3 Scenes From ‘Elvis’ And The Real Stories Behind Them


Director Baz Luhrmann won’t be limited by a just-the-facts approach, especially since his subject, Elvis Presley, lends itself to theatrics. We kept a list while watching Elvis because he had so many unbelievable moments. Consider us startled to learn that the majority of them—the oddest detours of an oversized life—were real.

Did Elvis really sing to a dog on television?

Elvis Presley truly sang to a basset hound while wearing a top hat, despite how absurd it may look. Presley was told not to dance when he appeared on The Steve Allen Show after giving a daring hip-swiveling performance on The Milton Berle Show.
“You know, those folks in New York are not going to change me none — I’m going to show you what the real Elvis is like tonight,” Presley said after singing “Hound Dog” to the dog on a pedestal.
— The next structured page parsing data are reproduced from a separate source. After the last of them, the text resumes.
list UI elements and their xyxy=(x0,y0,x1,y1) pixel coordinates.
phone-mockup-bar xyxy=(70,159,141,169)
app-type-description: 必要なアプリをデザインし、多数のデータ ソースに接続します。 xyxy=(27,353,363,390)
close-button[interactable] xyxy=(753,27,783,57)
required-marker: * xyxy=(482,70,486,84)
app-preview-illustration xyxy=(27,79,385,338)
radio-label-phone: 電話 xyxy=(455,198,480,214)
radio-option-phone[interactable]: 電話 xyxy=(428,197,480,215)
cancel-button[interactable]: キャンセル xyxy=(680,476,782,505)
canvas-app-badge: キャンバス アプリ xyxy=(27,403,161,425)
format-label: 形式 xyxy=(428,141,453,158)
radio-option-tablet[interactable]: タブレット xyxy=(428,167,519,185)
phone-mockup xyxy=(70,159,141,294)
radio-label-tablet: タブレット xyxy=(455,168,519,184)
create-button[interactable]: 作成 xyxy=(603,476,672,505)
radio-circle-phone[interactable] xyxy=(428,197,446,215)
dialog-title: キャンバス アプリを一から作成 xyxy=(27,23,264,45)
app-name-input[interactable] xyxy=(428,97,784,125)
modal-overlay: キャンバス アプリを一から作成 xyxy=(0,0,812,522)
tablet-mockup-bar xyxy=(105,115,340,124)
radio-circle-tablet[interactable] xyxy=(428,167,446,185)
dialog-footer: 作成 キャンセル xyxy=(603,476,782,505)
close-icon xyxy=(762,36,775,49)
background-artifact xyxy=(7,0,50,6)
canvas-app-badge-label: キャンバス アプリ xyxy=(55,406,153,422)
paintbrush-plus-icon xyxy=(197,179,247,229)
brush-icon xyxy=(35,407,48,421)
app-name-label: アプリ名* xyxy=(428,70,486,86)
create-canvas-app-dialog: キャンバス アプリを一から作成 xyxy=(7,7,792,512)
Did Elvis really nearly get arrested for his style of performing?


His overtly provocative performance style fuelled puritanic fear, and won him the ridiculous moniker “Elvis the Pelvis,” and alerted the FBI to a potential security danger.
A judge’s injunction to curb his movements during a concert in Jacksonville, Florida, and the vice squad filming him at a concert in Los Angeles in 1957. 

Did Elvis really mistake an overzealous fan for an assassination attempt?


Presley almost shoots a fan who is rushing the stage in Elvis, which highlights the singer’s slow substance-fueled spiral into paranoia. Presley did get death threats, and at a 1970 show where the FBI thought a real threat had been made, Elvis performed with a loaded Derringer in his boot and a 45 handgun in his waistband.
Presley got fixated on the thought that Mike Stone, a karate instructor who had an affair with Priscilla, had sent the guys to kill him.